To expose type information to the LLM, use explicit `Type` injection:

```python
from cave_agent.python_runtime import PythonRuntime, Variable, Type

class Light:
    """A smart light device."""
    def turn_on(self) -> str: ...
    def turn_off(self) -> str: ...

light = Light()

# Types auto-injected but schema hidden (default)
runtime = PythonRuntime(
    variables=[Variable("light", light, "A smart light")],
)

# Explicitly show type schema in <types> section
runtime = PythonRuntime(
    types=[Type(Light)],  # Schema shown by default
    variables=[Variable("light", light, "A smart light")],
)

# Control schema and doc separately
runtime = PythonRuntime(
    types=[
        Type(Light, include_schema=True, include_doc=False),  # Methods only
        Type(Lock, include_schema=False, include_doc=True),   # Docstring only
    ],
    variables=[...],
)
```

When enabled, types appear in a dedicated `<types>` section:
```
<types>
Light:
  doc: A smart light device.
  methods:
    - turn_on() -> str
    - turn_off() -> str
</types>
```

## Key Features

- **Code-Based Function Calling**: Leverages LLM's natural coding abilities instead of rigid JSON schemas
- **Secure Runtime Environment**:
  - Inject Python objects, variables, and functions as tools
  - Rule-based security validation prevents dangerous code execution
  - Flexible security rules: ImportRule, FunctionRule, AttributeRule, RegexRule
  - Customizable security policies for different use cases
  - Access execution results and maintain state across interactions
- **Multi-Turn Conversations**: Persistent context and runtime state across multiple interactions
- **Streaming & Async**: Real-time event streaming and full async/await support for optimal performance
- **Execution Control**: Configurable step limits and error handling to prevent infinite loops
- **Unmatched Flexibility**: JSON schemas break with dynamic workflows.
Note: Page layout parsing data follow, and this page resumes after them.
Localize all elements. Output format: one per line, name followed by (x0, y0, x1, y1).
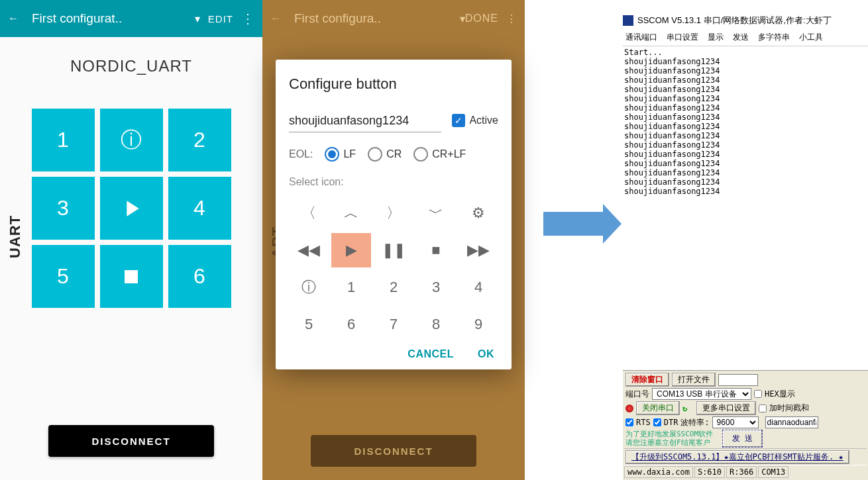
macro-button-info[interactable]: ⓘ (100, 109, 163, 171)
icon-opt-up[interactable]: ︿ (331, 196, 371, 230)
icon-opt-play[interactable]: ▶ (331, 233, 371, 267)
done-button: DONE (465, 13, 498, 24)
macro-button-2[interactable]: 2 (168, 109, 231, 171)
status-sent: S:610 (694, 466, 725, 478)
dtr-checkbox[interactable] (653, 418, 661, 426)
select-icon-label: Select icon: (289, 176, 498, 188)
macro-button-4[interactable]: 4 (168, 177, 231, 240)
icon-opt-5[interactable]: 5 (289, 307, 329, 342)
timestamp-checkbox[interactable] (759, 405, 767, 412)
app-icon (623, 15, 633, 26)
menu-display[interactable]: 显示 (708, 32, 724, 43)
icon-opt-pause[interactable]: ❚❚ (374, 233, 413, 267)
dropdown-icon[interactable]: ▾ (195, 13, 200, 25)
receive-log[interactable]: Start... shoujiduanfasong1234 shoujiduan… (623, 46, 868, 338)
appbar-dim: ← First configura.. ▾ DONE ⋮ (262, 0, 525, 37)
flow-arrow-icon (543, 212, 603, 236)
menu-port[interactable]: 通讯端口 (625, 32, 657, 43)
icon-opt-gear[interactable]: ⚙ (459, 196, 498, 230)
baud-select[interactable]: 9600 (712, 416, 759, 428)
control-panel: 清除窗口 打开文件 端口号 COM13 USB 串行设备 HEX显示 关闭串口 … (623, 370, 868, 480)
file-path-input[interactable] (718, 374, 758, 386)
macro-button-stop[interactable] (100, 245, 163, 308)
macro-button-grid: 1 ⓘ 2 3 4 5 6 (0, 109, 262, 308)
config-dropdown-dim: First configura.. (294, 11, 460, 26)
port-label: 端口号 (625, 389, 649, 400)
status-bar: www.daxia.com S:610 R:366 COM13 (624, 465, 867, 479)
icon-opt-down[interactable]: ﹀ (416, 196, 456, 230)
overflow-menu-icon[interactable]: ⋮ (241, 11, 254, 26)
hex-display-label: HEX显示 (765, 389, 795, 400)
icon-opt-left[interactable]: 〈 (289, 196, 329, 230)
port-status-icon (625, 405, 633, 412)
back-icon[interactable]: ← (8, 13, 19, 24)
status-url: www.daxia.com (624, 466, 693, 478)
command-text-input[interactable]: shoujiduanfasong1234 (289, 111, 441, 132)
ok-button[interactable]: OK (478, 348, 494, 360)
dialog-title: Configure button (289, 75, 498, 93)
hex-display-checkbox[interactable] (754, 390, 762, 398)
status-port: COM13 (758, 466, 788, 478)
more-settings-button[interactable]: 更多串口设置 (696, 401, 756, 415)
icon-opt-right[interactable]: 〉 (374, 196, 413, 230)
dtr-label: DTR (664, 418, 678, 427)
active-label: Active (469, 115, 498, 126)
configure-button-dialog: Configure button shoujiduanfasong1234 ✓ … (276, 60, 512, 369)
refresh-icon[interactable]: ↻ (682, 404, 687, 413)
close-port-button[interactable]: 关闭串口 (636, 401, 680, 415)
phone-panel-middle: ← First configura.. ▾ DONE ⋮ ART DISCONN… (262, 0, 525, 480)
eol-label: EOL: (289, 148, 313, 160)
rts-checkbox[interactable] (625, 418, 633, 426)
baud-label: 波特率: (680, 417, 709, 428)
eol-radio-crlf[interactable]: CR+LF (413, 147, 466, 162)
macro-button-5[interactable]: 5 (32, 245, 95, 308)
clear-window-button[interactable]: 清除窗口 (625, 373, 669, 387)
open-file-button[interactable]: 打开文件 (672, 373, 716, 387)
icon-opt-4[interactable]: 4 (459, 270, 498, 305)
send-text-input[interactable] (765, 416, 818, 428)
rts-label: RTS (636, 418, 651, 427)
tip-line-1: 为了更好地发展SSCOM软件 (625, 430, 713, 438)
port-select[interactable]: COM13 USB 串行设备 (652, 388, 751, 400)
icon-opt-1[interactable]: 1 (331, 270, 371, 305)
tip-line-2: 请您注册嘉立创F结尾客户 (625, 438, 713, 447)
timestamp-label: 加时间戳和 (769, 403, 809, 414)
side-label-uart: UART (7, 215, 24, 258)
icon-opt-8[interactable]: 8 (416, 307, 456, 342)
icon-opt-3[interactable]: 3 (416, 270, 456, 305)
dropdown-icon: ▾ (460, 13, 465, 25)
window-title: SSCOM V5.13.1 串口/网络数据调试器,作者:大虾丁 (637, 15, 832, 26)
menu-settings[interactable]: 串口设置 (667, 32, 698, 43)
eol-radio-cr[interactable]: CR (368, 147, 402, 162)
icon-opt-7[interactable]: 7 (374, 307, 413, 342)
icon-opt-2[interactable]: 2 (374, 270, 413, 305)
macro-button-3[interactable]: 3 (32, 177, 95, 240)
menu-multistring[interactable]: 多字符串 (758, 32, 790, 43)
icon-opt-info[interactable]: ⓘ (289, 270, 329, 305)
upgrade-link[interactable]: 【升级到SSCOM5.13.1】★嘉立创PCB打样SMT贴片服务. ★ (625, 450, 849, 464)
send-button[interactable]: 发 送 (722, 430, 763, 448)
macro-button-6[interactable]: 6 (168, 245, 231, 308)
edit-button[interactable]: EDIT (208, 13, 233, 24)
icon-opt-9[interactable]: 9 (459, 307, 498, 342)
overflow-menu-icon: ⋮ (506, 13, 517, 25)
icon-opt-forward[interactable]: ▶▶ (459, 233, 498, 267)
status-recv: R:366 (726, 466, 757, 478)
sscom-window: SSCOM V5.13.1 串口/网络数据调试器,作者:大虾丁 通讯端口 串口设… (623, 13, 868, 480)
disconnect-button[interactable]: DISCONNECT (48, 425, 214, 457)
appbar: ← First configurat.. ▾ EDIT ⋮ (0, 0, 262, 37)
menu-send[interactable]: 发送 (733, 32, 749, 43)
eol-radio-lf[interactable]: LF (325, 147, 356, 162)
active-checkbox[interactable]: ✓ (452, 114, 465, 127)
config-dropdown[interactable]: First configurat.. (32, 11, 187, 26)
device-title: NORDIC_UART (0, 37, 262, 109)
macro-button-1[interactable]: 1 (32, 109, 95, 171)
icon-opt-rewind[interactable]: ◀◀ (289, 233, 329, 267)
back-icon: ← (270, 13, 281, 24)
icon-opt-6[interactable]: 6 (331, 307, 371, 342)
cancel-button[interactable]: CANCEL (407, 348, 454, 360)
icon-opt-stop[interactable]: ■ (416, 233, 456, 267)
macro-button-play[interactable] (100, 177, 163, 240)
window-titlebar: SSCOM V5.13.1 串口/网络数据调试器,作者:大虾丁 (623, 13, 868, 29)
menu-tools[interactable]: 小工具 (799, 32, 823, 43)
Python code adapts to any situation - conditional logic, loops, and complex data transformations.
- **Flexible LLM Support**: Works with any LLM provider via OpenAI-compatible APIs or LiteLLM
- **Type Injection**: Auto-inject types for `isinstance()` checks; explicit Type injection to expose schemas to the LLM

## Real-World Examples

For more examples, check out the [examples](examples) directory:

- [Basic Usage](examples/basic_usage.py): Simple function calling and object processing
- [Runtime State](examples/runtime_state.py): Managing runtime state across interactions
- [Object Methods](examples/object_methods.py): Using class methods and complex objects
- [Multi-Turn](examples/multi_turn.py): Complex analysis conversations with state persistence
- [Stream](examples/stream.py): Streaming responses and execution events

## LLM Provider Support

CaveAgent supports multiple LLM providers:

### OpenAI-Compatible Models
```python
from cave_agent.models import OpenAIServerModel

model = OpenAIServerModel(
    model_id="gpt-4",
    api_key="your-api-key",
    base_url="https://api.openai.com/v1"  # or your custom endpoint
)
```

### LiteLLM Models (Recommended)
LiteLLM provides unified access to hundreds of LLM providers:

```python
from cave_agent.models import LiteLLMModel

# OpenAI
model = LiteLLMModel(
    model_id="gpt-4",
    api_key="your-api-key"，
    custom_llm_provider='openai'
)

# Anthropic Claude
model = LiteLLMModel(
    model_id="claude-3-sonnet-20240229",
    api_key="your-api-key",
    custom_llm_provider='anthropic' 
)

# Google Gemini
model = LiteLLMModel(
    model_id="gemini/gemini-pro",
    api_key="your-api-key"
)
```


## Contributing

Contributions are welcome! Please feel free to submit a PR.
For more details, see [CONTRIBUTING.md](CONTRIBUTING.md).

## License

MIT License - see [LICENSE](LICENSE) for details.